# DATA FOR PROCESSING
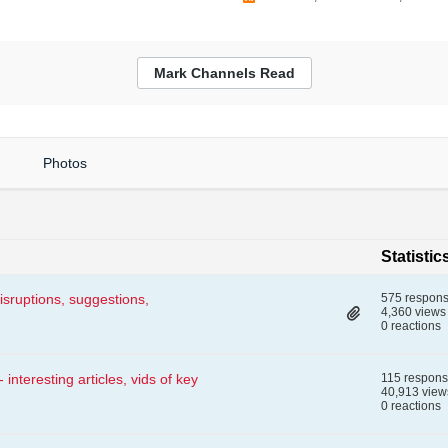
Mark Channels Read
Photos
Statistic
isruptions, suggestions,
575 respon
4,360 views
0 reactions
nteresting articles, vids of key
115 respon
40,913 view
0 reactions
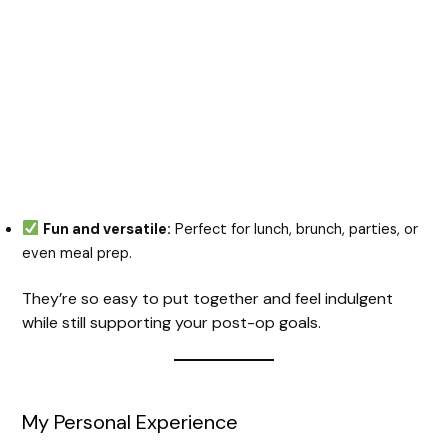
Fun and versatile:
Perfect for lunch, brunch, parties, or
even meal prep.
They’re so easy to put together and feel indulgent
while still supporting your post-op goals.
My Personal Experience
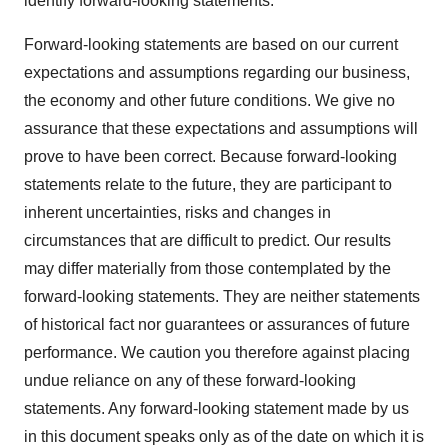
identify forward-looking statements.
Forward-looking statements are based on our current
expectations and assumptions regarding our business,
the economy and other future conditions. We give no
assurance that these expectations and assumptions will
prove to have been correct. Because forward-looking
statements relate to the future, they are participant to
inherent uncertainties, risks and changes in
circumstances that are difficult to predict. Our results
may differ materially from those contemplated by the
forward-looking statements. They are neither statements
of historical fact nor guarantees or assurances of future
performance. We caution you therefore against placing
undue reliance on any of these forward-looking
statements. Any forward-looking statement made by us
in this document speaks only as of the date on which it is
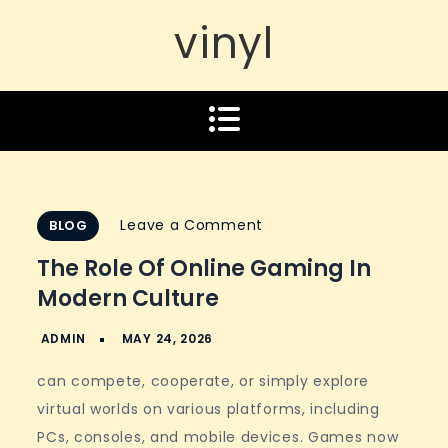
vinyl
on
Leave a Comment
BLOG
The
The Role Of Online Gaming In
Role
Modern Culture
of
Online
Gaming
can compete, cooperate, or simply explore
in
virtual worlds on various platforms, including
Modern
PCs, consoles, and mobile devices. Games now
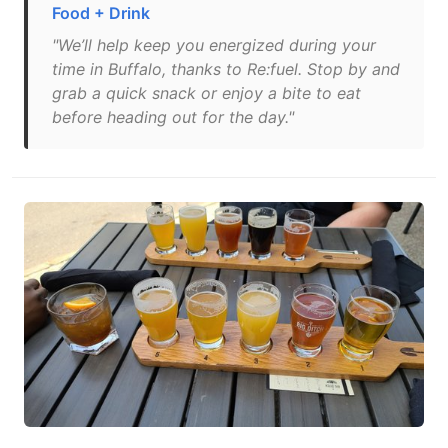
Food + Drink
"We’ll help keep you energized during your
time in Buffalo, thanks to Re:fuel. Stop by and
grab a quick snack or enjoy a bite to eat
before heading out for the day."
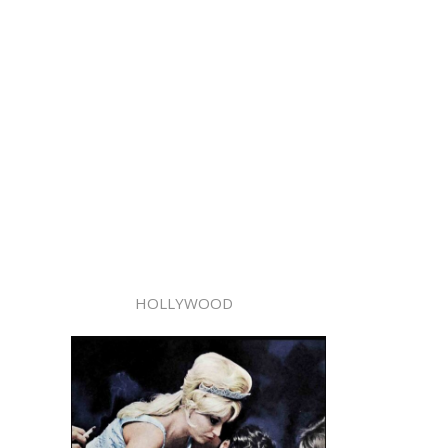
HOLLYWOOD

# WHAT IS REQUIRED
Search the data for the string "assumptions" and copy out every line where it is found.

# RESPONSE TO THE EXERCISE
expectations and assumptions regarding our business,
assurance that these expectations and assumptions will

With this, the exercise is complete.